Cactus Computeが開発している、45Mパラメータ、約14MBという極小のAIモデルです。
公式リポジトリ:
https://github.com/cactus-compute/needle
これはLLMの小型版ではない
Needle 2が得意なのは、Tool Calling、Device Use、Structured Extractionなど。簡単に言えば、人間の言葉を、機械が実行できる形に変換するAIです。
人間の指示
↓
Needle 2
↓
Tool Call / JSON
↓
API・DB・アプリ・機器
例えば、「明日の朝7時に照明をつけて」
という指示を受けたら、その意図を構造化して、実際のツールを呼び出す。
ここに巨大なLLMは必ずしも必要ありません。必要なのは、「考えること」ではなく「正しく実行すること」。Needle 2は、そこに特化しています。
「小さいAI」というより「AIの部品」
Needle 2を新しいと思った理由はいくつもあります。Ollamaなどで使う7B、14B、30BといったLLMは、基本的に「頭脳」です。

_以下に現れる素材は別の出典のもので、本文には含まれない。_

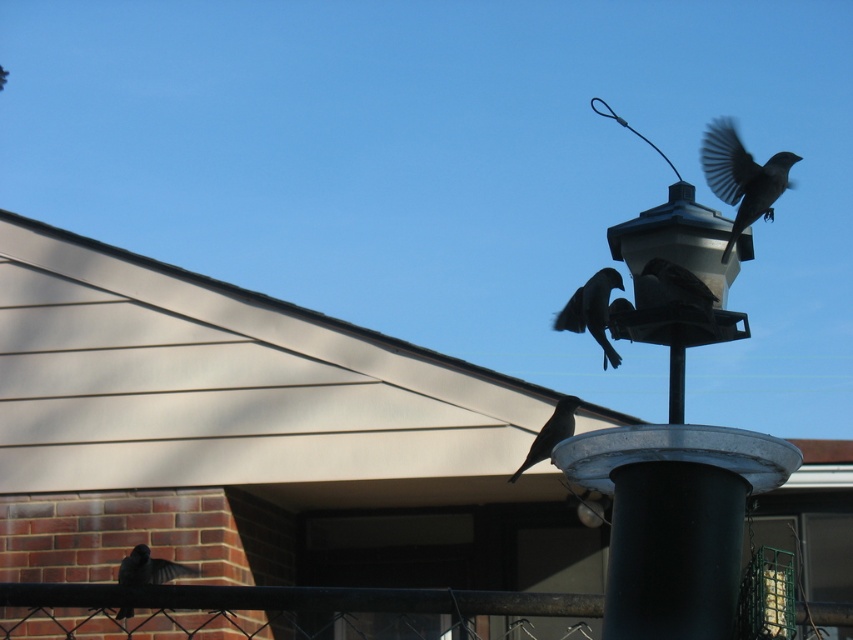 Does dark gray feathers at upper right appear over shiny black bird at center?

Correct, dark gray feathers at upper right is located above shiny black bird at center.

Which is more to the left, dark gray feathers at upper right or shiny black bird at center?

shiny black bird at center

Locate an element on the screen. This screenshot has height=640, width=853. dark gray feathers at upper right is located at coordinates (741, 177).

Where is `dark gray feathers at upper right`? dark gray feathers at upper right is located at coordinates (741, 177).

Does point (540, 445) come farther from viewer compared to point (682, 385)?

That is True.

Is shiny black bird at center shorter than black matte pole at center?

Yes, shiny black bird at center is shorter than black matte pole at center.

Locate an element on the screen. This screenshot has height=640, width=853. shiny black bird at center is located at coordinates (550, 433).

Between silhouette matte bird at center and dark gray feathers at lower left, which one has less height?

Standing shorter between the two is dark gray feathers at lower left.

Consider the image. Does silhouette matte bird at center come in front of dark gray feathers at lower left?

Yes, it is.

Is point (602, 282) closer to camera compared to point (128, 563)?

Yes, point (602, 282) is in front of point (128, 563).

Locate an element on the screen. This screenshot has height=640, width=853. silhouette matte bird at center is located at coordinates (592, 310). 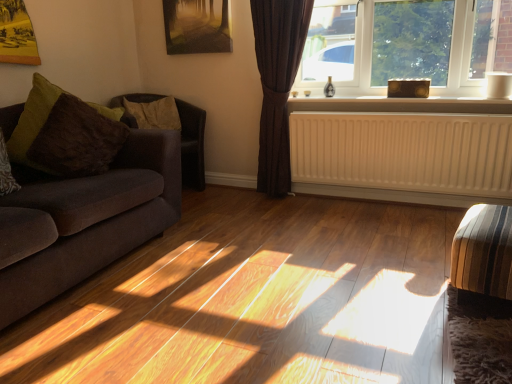 Question: Should I look upward or downward to see velvet dark brown couch at left?

Choices:
 (A) up
 (B) down

Answer: (A)

Question: Is matte brown window at upper right outside of striped fabric armchair at lower right, positioned as the first armchair in right-to-left order?

Choices:
 (A) no
 (B) yes

Answer: (B)

Question: Is matte brown window at upper right aimed at striped fabric armchair at lower right, acting as the 1th armchair starting from the bottom?

Choices:
 (A) yes
 (B) no

Answer: (B)

Question: Does matte brown window at upper right have a smaller size compared to striped fabric armchair at lower right, the second armchair from the back?

Choices:
 (A) yes
 (B) no

Answer: (B)

Question: Can you confirm if matte brown window at upper right is taller than striped fabric armchair at lower right, the second armchair from the back?

Choices:
 (A) no
 (B) yes

Answer: (B)

Question: Is matte brown window at upper right in contact with striped fabric armchair at lower right, placed as the 2th armchair when sorted from left to right?

Choices:
 (A) yes
 (B) no

Answer: (B)

Question: Is matte brown window at upper right to the left of striped fabric armchair at lower right, the second armchair from the back, from the viewer's perspective?

Choices:
 (A) yes
 (B) no

Answer: (A)

Question: Can we say brown leather armchair at left, acting as the first armchair starting from the top, lies outside matte brown window at upper right?

Choices:
 (A) yes
 (B) no

Answer: (A)

Question: From the image's perspective, is brown leather armchair at left, marked as the second armchair in a bottom-to-top arrangement, on matte brown window at upper right?

Choices:
 (A) no
 (B) yes

Answer: (A)

Question: Does brown leather armchair at left, acting as the first armchair starting from the top, turn towards matte brown window at upper right?

Choices:
 (A) no
 (B) yes

Answer: (A)

Question: Is brown leather armchair at left, marked as the second armchair in a bottom-to-top arrangement, positioned in front of matte brown window at upper right?

Choices:
 (A) no
 (B) yes

Answer: (A)

Question: Is brown leather armchair at left, which ranks as the 1th armchair in back-to-front order, taller than matte brown window at upper right?

Choices:
 (A) no
 (B) yes

Answer: (B)

Question: Is matte brown window at upper right a part of brown leather armchair at left, acting as the first armchair starting from the top?

Choices:
 (A) no
 (B) yes

Answer: (A)

Question: Is brown textured pillow at left, which appears as the second pillow when viewed from the front, looking in the opposite direction of matte brown window at upper right?

Choices:
 (A) yes
 (B) no

Answer: (B) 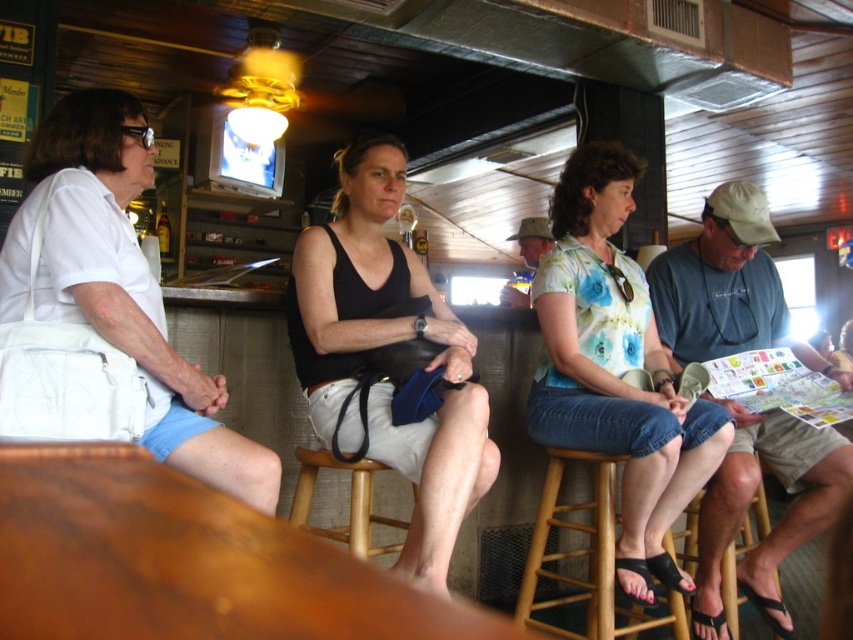 Question: Observing the image, what is the correct spatial positioning of wooden bar stool at lower center in reference to camouflage hat at center?

Choices:
 (A) above
 (B) below

Answer: (B)

Question: Based on their relative distances, which object is farther from the wooden bar stool at lower center?

Choices:
 (A) black fabric tank top at center
 (B) wooden at center
 (C) white fabric purse at left

Answer: (B)

Question: Does floral printed blouse at center appear under white fabric purse at left?

Choices:
 (A) yes
 (B) no

Answer: (A)

Question: Is black fabric tank top at center closer to the viewer compared to wooden bar stool at lower center?

Choices:
 (A) no
 (B) yes

Answer: (B)

Question: Estimate the real-world distances between objects in this image. Which object is farther from the floral printed blouse at center?

Choices:
 (A) wooden at center
 (B) white fabric purse at left
 (C) blue denim shorts at right
 (D) wooden bar stool at lower right

Answer: (B)

Question: Which is farther from the camouflage hat at center?

Choices:
 (A) wooden bar stool at lower center
 (B) wooden bar stool at lower right

Answer: (A)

一方、Needle 2は、その頭脳から仕事の一部を切り離したように見えます。
大型LLM
「どうする?」
↓
Needle 2
「何を実行する?」
↓
API / DB / アプリ
LLMを小さくするとき、LLMから「実行」という仕事を独立させています。私はここに、新しいAIの居場所を感じます。
用途は狭いようで、狭くない
Tool Callingだけを見ると、用途が限定されているように見えます。しかし「自然言語を構造化された操作へ変換する」と考えると、一気に広がります。
Web API。データベース。
スマートホーム。IoT。ロボット。
ローカルアプリ。業務システム。
自作したマイクロサービス。
つまり、Needle 2の後ろに何を接続するかは、開発者次第です。しかも約14MB。
「AIを一つ導入する」というより、システムにAIの小さな部品を一個追加するという感覚がピタッとはまりそうです。
まだ、このジャンルの名前がない
現在は「Edge AI」「Small Language Model」「Agentic LLM」「Tool Calling Model」など、既存の言葉で説明するしかありません。
でも、どれもしっくりきません。そこで、あえて名前を付けるなら、
Action Model(アクションモデル)
Execution Model(実行モデル)
Tool Model(ツールモデル)
Agent Component Model(エージェント部品モデル)
AI Micro-Model(AIマイクロモデル)
まだ正式に定まったジャンル名ではありません。これから名前が付いていくのかもしれません。
AIの分類表に、まだ空いていた場所
これまで私たちは、AIを「どれだけ賢いか」で見てきました。でも、これからは違うかもしれません。
考えるAI
↓
LLM / Reasoning
見るAI
↓
Vision Model
探すAI
↓
Embedding / Reranker
動かすAI
↓
Needle 2のようなモデル
Needle 2は、その空いていた場所に、かなりピタッと入ります。だから私は、これを「また新しいAIモデルが出た」とは思いませんでした。
AIの分類表そのものに、新しい欄ができるかもしれない。
毎日増えていくAIの名前を追いかけるのではなく、こうした「今までなかった場所」を探す。Needle 2は、そんなAIの見方を教えてくれた気がします。